Stored items
════════════════════

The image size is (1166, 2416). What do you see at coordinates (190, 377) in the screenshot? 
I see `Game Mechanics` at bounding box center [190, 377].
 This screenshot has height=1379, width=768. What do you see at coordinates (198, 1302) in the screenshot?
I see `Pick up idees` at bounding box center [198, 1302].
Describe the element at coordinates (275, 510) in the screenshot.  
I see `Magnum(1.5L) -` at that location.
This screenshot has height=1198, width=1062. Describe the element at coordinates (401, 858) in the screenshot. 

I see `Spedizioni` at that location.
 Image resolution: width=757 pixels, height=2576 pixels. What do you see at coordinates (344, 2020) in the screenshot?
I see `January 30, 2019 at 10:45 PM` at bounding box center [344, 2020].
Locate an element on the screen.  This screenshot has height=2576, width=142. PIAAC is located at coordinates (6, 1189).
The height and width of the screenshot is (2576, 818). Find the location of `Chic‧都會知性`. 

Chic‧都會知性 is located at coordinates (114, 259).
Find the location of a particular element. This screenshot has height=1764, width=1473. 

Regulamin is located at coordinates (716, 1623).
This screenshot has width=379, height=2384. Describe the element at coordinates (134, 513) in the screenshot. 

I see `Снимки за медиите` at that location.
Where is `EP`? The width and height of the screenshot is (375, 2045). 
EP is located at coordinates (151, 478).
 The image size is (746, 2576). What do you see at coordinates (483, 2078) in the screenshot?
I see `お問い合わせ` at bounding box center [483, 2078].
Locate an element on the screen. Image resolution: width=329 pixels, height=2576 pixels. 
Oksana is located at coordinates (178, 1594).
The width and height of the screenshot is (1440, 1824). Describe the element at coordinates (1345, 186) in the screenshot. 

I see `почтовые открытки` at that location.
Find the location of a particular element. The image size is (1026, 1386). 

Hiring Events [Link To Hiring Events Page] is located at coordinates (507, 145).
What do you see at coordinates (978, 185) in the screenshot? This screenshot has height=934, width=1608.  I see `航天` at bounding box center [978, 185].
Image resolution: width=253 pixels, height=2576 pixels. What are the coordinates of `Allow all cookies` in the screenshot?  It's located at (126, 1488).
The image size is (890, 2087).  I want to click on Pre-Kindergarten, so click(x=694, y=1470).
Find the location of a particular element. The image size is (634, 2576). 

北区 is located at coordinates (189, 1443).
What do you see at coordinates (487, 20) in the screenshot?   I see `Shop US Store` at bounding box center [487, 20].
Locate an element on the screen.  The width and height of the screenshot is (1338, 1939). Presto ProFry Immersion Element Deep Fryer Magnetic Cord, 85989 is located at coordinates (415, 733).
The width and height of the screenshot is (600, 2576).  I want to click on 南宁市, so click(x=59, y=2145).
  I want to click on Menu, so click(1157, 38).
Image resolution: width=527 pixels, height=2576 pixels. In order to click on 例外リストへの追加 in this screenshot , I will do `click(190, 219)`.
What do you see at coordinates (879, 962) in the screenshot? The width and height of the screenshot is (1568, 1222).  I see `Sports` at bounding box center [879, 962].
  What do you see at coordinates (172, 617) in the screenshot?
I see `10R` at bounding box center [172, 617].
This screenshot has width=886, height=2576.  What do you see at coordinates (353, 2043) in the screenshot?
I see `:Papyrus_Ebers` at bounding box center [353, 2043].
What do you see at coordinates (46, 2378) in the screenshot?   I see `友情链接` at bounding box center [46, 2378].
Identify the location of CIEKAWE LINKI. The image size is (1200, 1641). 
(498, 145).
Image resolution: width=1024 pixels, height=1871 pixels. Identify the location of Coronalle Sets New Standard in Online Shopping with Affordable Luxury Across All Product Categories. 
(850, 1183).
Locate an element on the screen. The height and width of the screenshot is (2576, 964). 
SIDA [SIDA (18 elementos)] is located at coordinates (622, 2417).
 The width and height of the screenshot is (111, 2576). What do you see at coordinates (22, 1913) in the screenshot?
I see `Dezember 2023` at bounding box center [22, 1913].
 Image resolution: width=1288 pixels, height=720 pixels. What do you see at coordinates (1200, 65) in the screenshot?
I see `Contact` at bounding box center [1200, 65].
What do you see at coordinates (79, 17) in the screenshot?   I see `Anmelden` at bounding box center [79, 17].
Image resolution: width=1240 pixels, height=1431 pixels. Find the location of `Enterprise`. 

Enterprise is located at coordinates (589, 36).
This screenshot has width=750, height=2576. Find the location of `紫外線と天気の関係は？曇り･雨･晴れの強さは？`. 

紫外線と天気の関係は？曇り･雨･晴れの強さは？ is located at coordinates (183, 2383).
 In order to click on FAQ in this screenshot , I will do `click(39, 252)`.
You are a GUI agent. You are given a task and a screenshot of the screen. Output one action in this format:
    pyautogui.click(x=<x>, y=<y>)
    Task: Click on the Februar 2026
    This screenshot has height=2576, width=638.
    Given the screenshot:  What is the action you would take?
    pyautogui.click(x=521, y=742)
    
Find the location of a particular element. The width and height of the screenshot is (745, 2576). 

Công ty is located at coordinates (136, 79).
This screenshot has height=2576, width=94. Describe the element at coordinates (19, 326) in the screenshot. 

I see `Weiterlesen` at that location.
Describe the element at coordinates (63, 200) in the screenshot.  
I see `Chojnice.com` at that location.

════════════════════

Transcribe the records above exactly.

The image size is (1166, 2416). What do you see at coordinates (190, 377) in the screenshot? 
I see `Game Mechanics` at bounding box center [190, 377].
 This screenshot has height=1379, width=768. What do you see at coordinates (198, 1302) in the screenshot?
I see `Pick up idees` at bounding box center [198, 1302].
Describe the element at coordinates (275, 510) in the screenshot.  
I see `Magnum(1.5L) -` at that location.
This screenshot has height=1198, width=1062. Describe the element at coordinates (401, 858) in the screenshot. 

I see `Spedizioni` at that location.
 Image resolution: width=757 pixels, height=2576 pixels. What do you see at coordinates (344, 2020) in the screenshot?
I see `January 30, 2019 at 10:45 PM` at bounding box center [344, 2020].
Locate an element on the screen.  This screenshot has height=2576, width=142. PIAAC is located at coordinates (6, 1189).
The height and width of the screenshot is (2576, 818). Find the location of `Chic‧都會知性`. 

Chic‧都會知性 is located at coordinates (114, 259).
Find the location of a particular element. This screenshot has height=1764, width=1473. 

Regulamin is located at coordinates (716, 1623).
This screenshot has width=379, height=2384. Describe the element at coordinates (134, 513) in the screenshot. 

I see `Снимки за медиите` at that location.
Where is `EP`? The width and height of the screenshot is (375, 2045). 
EP is located at coordinates (151, 478).
 The image size is (746, 2576). What do you see at coordinates (483, 2078) in the screenshot?
I see `お問い合わせ` at bounding box center [483, 2078].
Locate an element on the screen. Image resolution: width=329 pixels, height=2576 pixels. 
Oksana is located at coordinates (178, 1594).
The width and height of the screenshot is (1440, 1824). Describe the element at coordinates (1345, 186) in the screenshot. 

I see `почтовые открытки` at that location.
Find the location of a particular element. The image size is (1026, 1386). 

Hiring Events [Link To Hiring Events Page] is located at coordinates (507, 145).
What do you see at coordinates (978, 185) in the screenshot? This screenshot has height=934, width=1608.  I see `航天` at bounding box center [978, 185].
Image resolution: width=253 pixels, height=2576 pixels. What are the coordinates of `Allow all cookies` in the screenshot?  It's located at (126, 1488).
The image size is (890, 2087).  I want to click on Pre-Kindergarten, so click(x=694, y=1470).
Find the location of a particular element. The image size is (634, 2576). 

北区 is located at coordinates (189, 1443).
What do you see at coordinates (487, 20) in the screenshot?   I see `Shop US Store` at bounding box center [487, 20].
Locate an element on the screen.  The width and height of the screenshot is (1338, 1939). Presto ProFry Immersion Element Deep Fryer Magnetic Cord, 85989 is located at coordinates (415, 733).
The width and height of the screenshot is (600, 2576).  I want to click on 南宁市, so click(x=59, y=2145).
  I want to click on Menu, so click(1157, 38).
Image resolution: width=527 pixels, height=2576 pixels. In order to click on 例外リストへの追加 in this screenshot , I will do `click(190, 219)`.
What do you see at coordinates (879, 962) in the screenshot? The width and height of the screenshot is (1568, 1222).  I see `Sports` at bounding box center [879, 962].
  What do you see at coordinates (172, 617) in the screenshot?
I see `10R` at bounding box center [172, 617].
This screenshot has width=886, height=2576.  What do you see at coordinates (353, 2043) in the screenshot?
I see `:Papyrus_Ebers` at bounding box center [353, 2043].
What do you see at coordinates (46, 2378) in the screenshot?   I see `友情链接` at bounding box center [46, 2378].
Identify the location of CIEKAWE LINKI. The image size is (1200, 1641). 
(498, 145).
Image resolution: width=1024 pixels, height=1871 pixels. Identify the location of Coronalle Sets New Standard in Online Shopping with Affordable Luxury Across All Product Categories. 
(850, 1183).
Locate an element on the screen. The height and width of the screenshot is (2576, 964). 
SIDA [SIDA (18 elementos)] is located at coordinates (622, 2417).
 The width and height of the screenshot is (111, 2576). What do you see at coordinates (22, 1913) in the screenshot?
I see `Dezember 2023` at bounding box center [22, 1913].
 Image resolution: width=1288 pixels, height=720 pixels. What do you see at coordinates (1200, 65) in the screenshot?
I see `Contact` at bounding box center [1200, 65].
What do you see at coordinates (79, 17) in the screenshot?   I see `Anmelden` at bounding box center [79, 17].
Image resolution: width=1240 pixels, height=1431 pixels. Find the location of `Enterprise`. 

Enterprise is located at coordinates (589, 36).
This screenshot has width=750, height=2576. Find the location of `紫外線と天気の関係は？曇り･雨･晴れの強さは？`. 

紫外線と天気の関係は？曇り･雨･晴れの強さは？ is located at coordinates (183, 2383).
 In order to click on FAQ in this screenshot , I will do `click(39, 252)`.
You are a GUI agent. You are given a task and a screenshot of the screen. Output one action in this format:
    pyautogui.click(x=<x>, y=<y>)
    Task: Click on the Februar 2026
    This screenshot has height=2576, width=638.
    Given the screenshot:  What is the action you would take?
    pyautogui.click(x=521, y=742)
    
Find the location of a particular element. The width and height of the screenshot is (745, 2576). 

Công ty is located at coordinates (136, 79).
This screenshot has height=2576, width=94. Describe the element at coordinates (19, 326) in the screenshot. 

I see `Weiterlesen` at that location.
Describe the element at coordinates (63, 200) in the screenshot.  
I see `Chojnice.com` at that location.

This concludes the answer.